THE DIVE É um bar simples perto do campus. Tudo aqui já viu dias melhores, desde o balcão do bar até as cabines que revestem as paredes e a pintura do teto. Por outro lado, as bebidas são baratas, a música é alta e o ambiente é descontraído. A maioria são estudantes aqui na maioria dos dias. Esta noite, toda a equipe apareceu e convidou todos que conhecem, então, quando chego lá, só há lugar para ficar em pé.
Na frente da sala há um pequeno palco e uma pista de dança ainda menor. Alguma banda que eu nunca vi ou ouvi antes está tocando no palco. Eles não são ruins.
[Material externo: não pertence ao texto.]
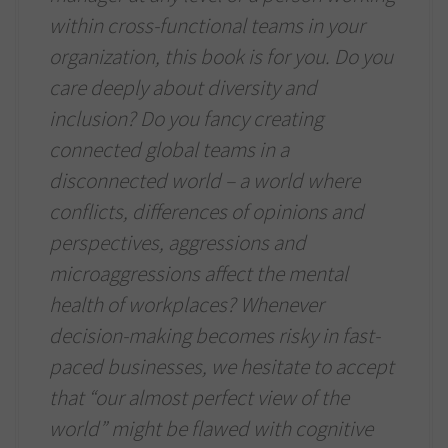
within cross-functional teams in your
organization, this book is for you. Do you
care deeply about diversity and
inclusion? Do you fancy creating
connected global teams in a
disconnected world – a world where
conflicts, differences of opinions and
perspectives, aggressions and
microaggressions affect the mental
health of workplaces? Whenever
decision-making becomes risky in fast-
paced businesses, we hesitate to accept
that “our almost perfect view of the
world” might be flawed with cognitive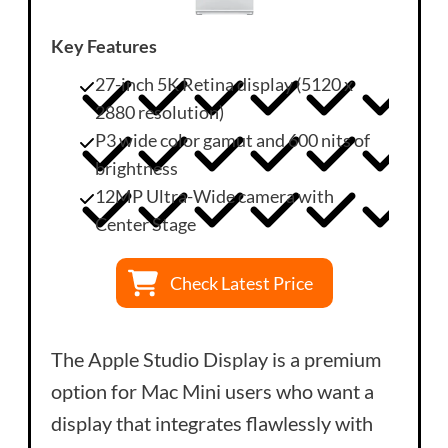
Key Features
27-inch 5K Retina display (5120 x
2880 resolution)
P3 wide color gamut and 600 nits of
brightness
12MP Ultra-Wide camera with
Center Stage
Check Latest Price
The Apple Studio Display is a premium
option for Mac Mini users who want a
display that integrates flawlessly with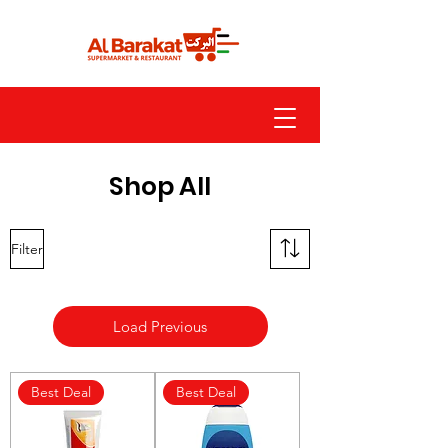
Shop All
Filter
Load Previous
Best Deal
Best Deal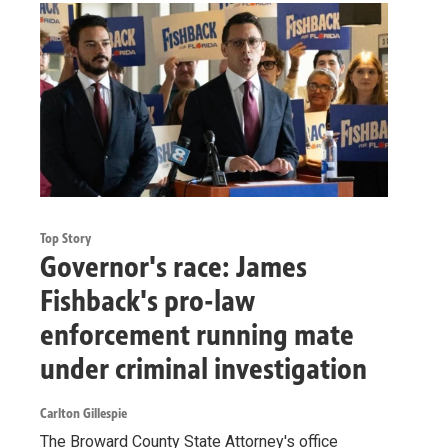
Top Story
Governor's race: James
Fishback's pro-law
enforcement running mate
under criminal investigation
Carlton Gillespie
The Broward County State Attorney's office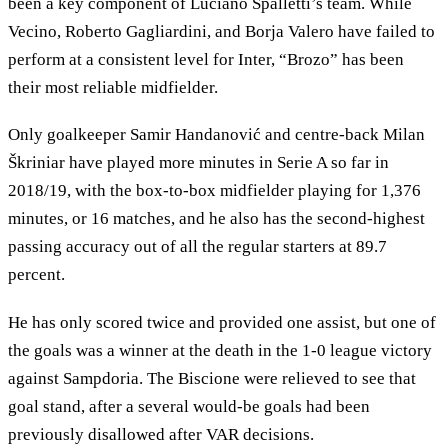
been a key component of Luciano Spalletti’s team. While
Vecino, Roberto Gagliardini, and Borja Valero have failed to
perform at a consistent level for Inter, “Brozo” has been
their most reliable midfielder.
Only goalkeeper Samir Handanović and centre-back Milan
Škriniar have played more minutes in Serie A so far in
2018/19, with the box-to-box midfielder playing for 1,376
minutes, or 16 matches, and he also has the second-highest
passing accuracy out of all the regular starters at 89.7
percent.
He has only scored twice and provided one assist, but one of
the goals was a winner at the death in the 1-0 league victory
against Sampdoria. The Biscione were relieved to see that
goal stand, after a several would-be goals had been
previously disallowed after VAR decisions.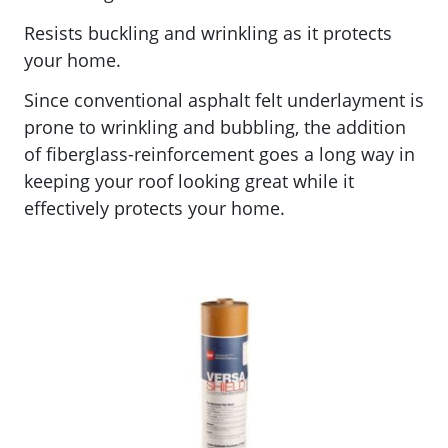
Resists buckling and wrinkling as it protects
your home.
Since conventional asphalt felt underlayment is
prone to wrinkling and bubbling, the addition
of fiberglass-reinforcement goes a long way in
keeping your roof looking great while it
effectively protects your home.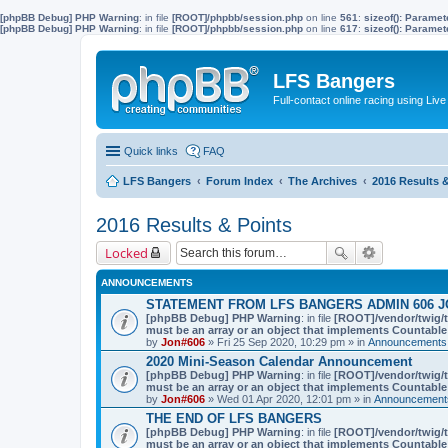
[phpBB Debug] PHP Warning
: in file
[ROOT]/phpbb/session.php
on line
561
:
sizeof(): Parame
[phpBB Debug] PHP Warning
: in file
[ROOT]/phpbb/session.php
on line
617
:
sizeof(): Parame
LFS Bangers
Full-contact online racing using L
Quick links
FAQ
LFS Bangers
Forum Index
The Archives
2016 Results 
2016 Results & Points
Locked
ANNOUNCEMENTS
STATEMENT FROM LFS BANGERS ADMIN 606 J
[phpBB Debug] PHP Warning
: in file
[ROOT]/vendor/twig/t
must be an array or an object that implements Countable
by
Jon#606
» Fri 25 Sep 2020, 10:29 pm » in
Announcements,
2020 Mini-Season Calendar Announcement
[phpBB Debug] PHP Warning
: in file
[ROOT]/vendor/twig/t
must be an array or an object that implements Countable
by
Jon#606
» Wed 01 Apr 2020, 12:01 pm » in
Announcements
THE END OF LFS BANGERS
[phpBB Debug] PHP Warning
: in file
[ROOT]/vendor/twig/t
must be an array or an object that implements Countable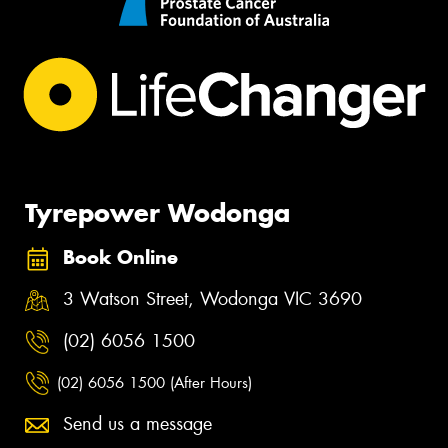
Tyrepower Wodonga
Book Online
3 Watson Street, Wodonga VIC 3690
(02) 6056 1500
(02) 6056 1500 (After Hours)
Send us a message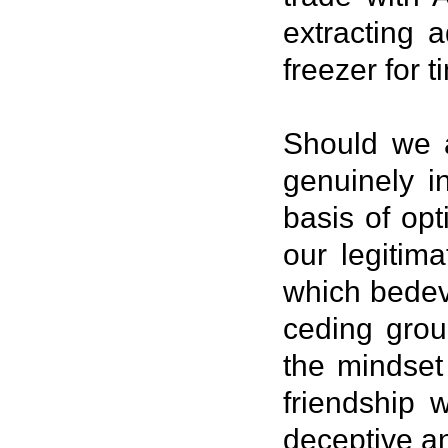
extracting a
freezer for 
Should we a
genuinely i
basis of op
our legitim
which bedev
ceding grou
the mindset 
friendship 
deceptive a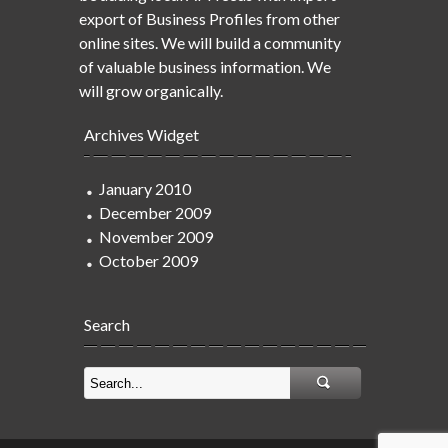
export of Business Profiles from other
online sites. We will build a community
of valuable business information. We
will grow organically.
Archives Widget
January 2010
December 2009
November 2009
October 2009
Search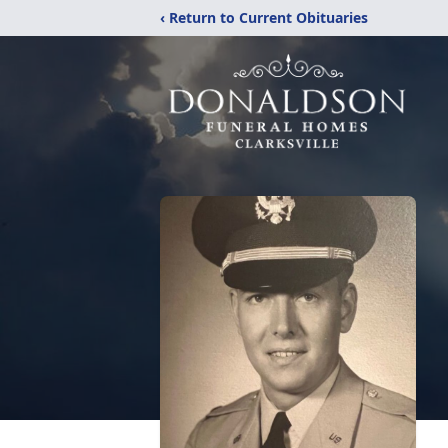
‹ Return to Current Obituaries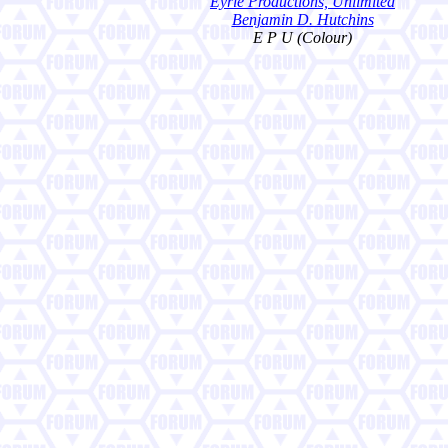
Eyrie Productions, Unlimited
Benjamin D. Hutchins
E P U (Colour)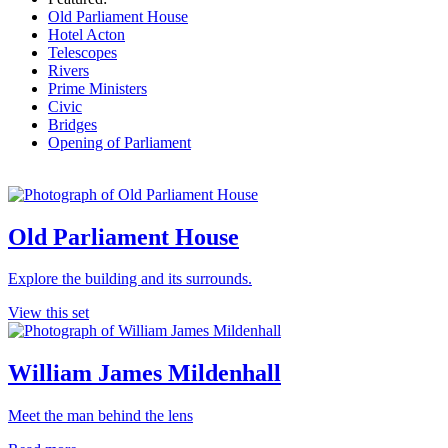
Old Parliament House
Hotel Acton
Telescopes
Rivers
Prime Ministers
Civic
Bridges
Opening of Parliament
Old Parliament House
Explore the building and its surrounds.
View this set
William James Mildenhall
Meet the man behind the lens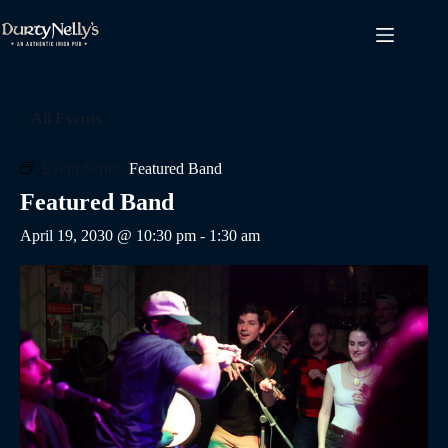
Skip
to
content
« All Events
Event Series:
Featured Band
Featured Band
April 19, 2030 @ 10:30 pm
-
1:30 am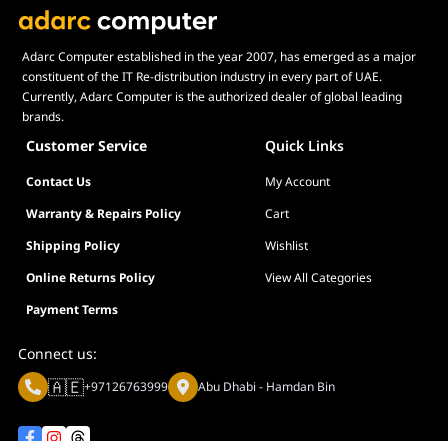
Adarc Computer established in the year 2007, has emerged as a major
constituent of the IT Re-distribution industry in every part of UAE.
Currently, Adarc Computer is the authorized dealer of global leading
brands.
Customer Service
Quick Links
Contact Us
My Account
Warranty & Repairs Policy
Cart
Shipping Policy
Wishlist
Online Returns Policy
View All Categories
Payment Terms
Connect us:
🇦🇪
+97126763999
Abu Dhabi - Hamdan Bin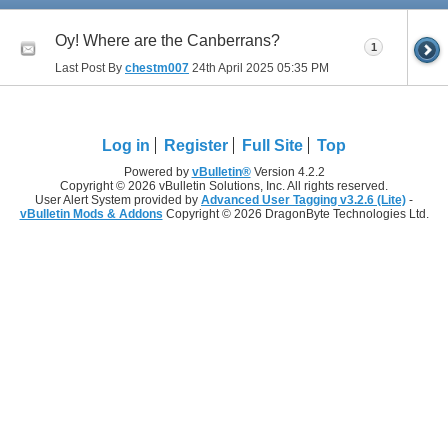
Oy! Where are the Canberrans?
1
Last Post By
chestm007
24th April 2025
05:35 PM
Log in
Register
Full Site
Top
Powered by
vBulletin®
Version 4.2.2
Copyright © 2026 vBulletin Solutions, Inc. All rights reserved.
User Alert System provided by
Advanced User Tagging v3.2.6 (Lite)
-
vBulletin Mods & Addons
Copyright © 2026 DragonByte Technologies Ltd.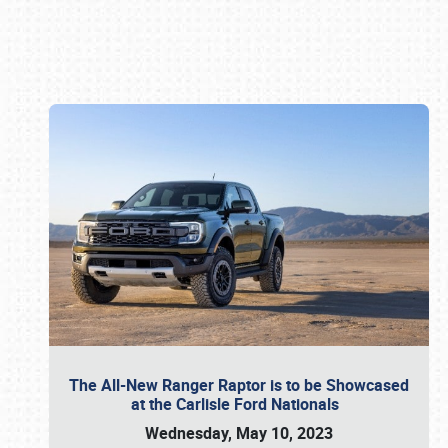
Book online or call (800) 216-1876
The All-New Ranger Raptor is to be Showcased
at the Carlisle Ford Nationals
Wednesday, May 10, 2023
Isso também não quer dizer que sejam bons, mas combinam com a vibração deste lugar.
Pego uma cerveja e abro caminho no meio da multidão até o fundo da sala, onde Soren, Bailey e alguns outros caras do time estão instalados.
Uma das garotas se levanta com um sorriso e se senta no colo de Soren, então pego o lugar que ela deixou livre na cabine.
Wuxian aparece cerca de vinte minutos depois das dez. Ele fica parado perto da porta e olha em volta, alto o suficiente para ser facilmente visível acima da cabeça da maioria das pessoas. Paro um momento apenas para olhar para ele, já que ele ainda não me notou.
Tudo dentro de mim gira e flui e incha. Torce-se em nós e desfaz-se na próxima respiração.
Estou muito além da minha cabeça e nem me importo.
Eu quero ele.
Tudo sobre Wei Wuxian me chama a atenção.
Seu corpo alto e magro.
Seu cabelo bagunçado.
Sua voz rouca.
As piadas sardônicas que constituem metade de seu vocabulário.
A maneira como ele baixa a guarda perto de mim e somente de mim.
E então algo mais acontece.
Algo muito maior.
Eu posso nos ver juntos. Posso me ver daqui a cinco anos, em um futuro que inclui Wuxian.
Posso me ver feliz com ele porque… estou agora. Mais feliz do que nunca.
A única questão é o que Wuxian pensa sobre isso. Tenho certeza que ele tem pensamentos. Ele sempre faz isso.
Os olhos de Wuxian pousam em mim, então. Ele não sorri para mim. Não se anima visivelmente. Não corre em minha direção.
Ele é ilegível para o resto da população do mundo. Mas não para mim.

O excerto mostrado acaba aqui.